To his left was Corey Clump, big and bluff and easy, with his fat ass hanging off his seat and his dopey smile fooling everyone; but Tom had been watching Corey at the river, and he’d seen that little slump of disappointment. Corey would fold his hand.

Next to Corey was a player he’d seen around but whose name he didn’t know. Same age as Tom – maybe thirty-six – clean-cut, wearing sunglasses day and night and with white iPod cables running from his ears. In his head, Tom called him the Pinball Kid, kinda like that deaf, dumb and blind guy in the movie. Except this Pinball Kid wasn’t dumb. Not in the head and not in the mouth. This Pinball Kid was one of those players who couldn’t shut the fuck up. It was like a tic.

Now he was grinning at Tom.

‘Pocket jacks? I got the kings, man. Better fold, man, cos I got you beat …’

Tom let the guy drone on, filling the air. He knew it meant nothing. The Pinball Kid might have the kings, he might not.

Behind the Pinball Kid stood a sexy dark blonde, with smoky eyes and a tight dress showing off spectacular curves. She’d been there most of the day, sometimes with a hand on the guy’s shoulder, loose but proprietorial, a stand-out in a casino filled with a thousand men and maybe twenty women – and those generally over fifty and crammed into velour sweatpants. She met Tom’s eyes briefly but neutrally. She must know what the Pinball Kid had, but her face gave nothing away.
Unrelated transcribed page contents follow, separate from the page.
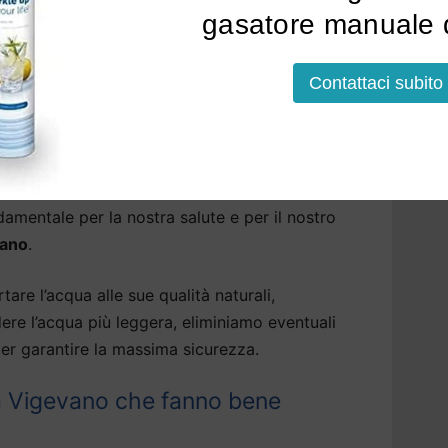
tallato, acqua bollente, fredda o frizzante.
gasatore manuale d
nstallazione a Vigevano
potrà avvenire sopra o
Contattaci subito
ni modelli, anche sotto la base della cucina.
asa Vigevano: i vantaggi di un
amentale per la nostra salute e per il nostro
vano
.
tare l’acqua alle sue qualità naturali,
dere l’acqua più leggera, eliminiamo eventuali
er garantire la massima sicurezza.
 a Vigevano che fanno bene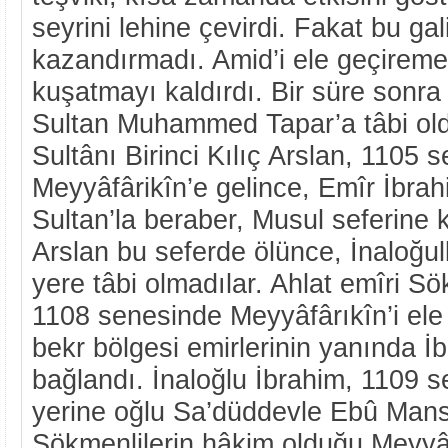
seyrini lehine çevirdi. Fakat bu gal
kazandırmadı. Amid’i ele geçireme
kuşatmayı kaldırdı. Bir süre sonra
Sultan Muhammed Tapar’a tâbi old
Sultânı Birinci Kılıç Arslan, 1105 
Meyyâfârikîn’e gelince, Emîr İbrah
Sultan’la beraber, Musul seferine ka
Arslan bu seferde ölünce, İnaloğulla
yere tâbi olmadılar. Ahlat emîri S
1108 senesinde Meyyâfârıkîn’i ele 
bekr bölgesi emirlerinin yanında İ
bağlandı. İnaloğlu İbrahim, 1109 
yerine oğlu Sa’düddevle Ebû Mansûr
Sökmenlilerin hâkim olduğu Meyyâf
Next to the Pinball Kid was Mr Ling, his face a cliché of inscrutability, but he had a big fat tell, and right now Tom could see Mr Ling’s fingers sizing up his dwindling chips, estimating how many hands he could still play after losing this one. Tom was amazed Mr Ling had got this far in the tournament with such an obvious weakness.

He had his own weakness, of course …

A few years earlier, in a tournament right here at the Bicycle Club off the 710 freeway, Tom had bluffed everyone out of a monster pot. He’d held a pathetic seven and a two – the worst hand in poker – but he’d decided to make a stand anyway. As the last man shook his head and threw away his cards, they’d hit the dealer’s over-eager hand and flipped over: pocket tens! The pair would have stomped all over his lousy hand if the other player had only had the guts to call his bluff. Just the memory sent a thrill up Tom’s back as he debated his next move. So far, it was the pinnacle of his poker career – a moment to be taken out every now and then, pored over and savoured, then wound carefully in the soft cloth of memory and tucked safely away once more.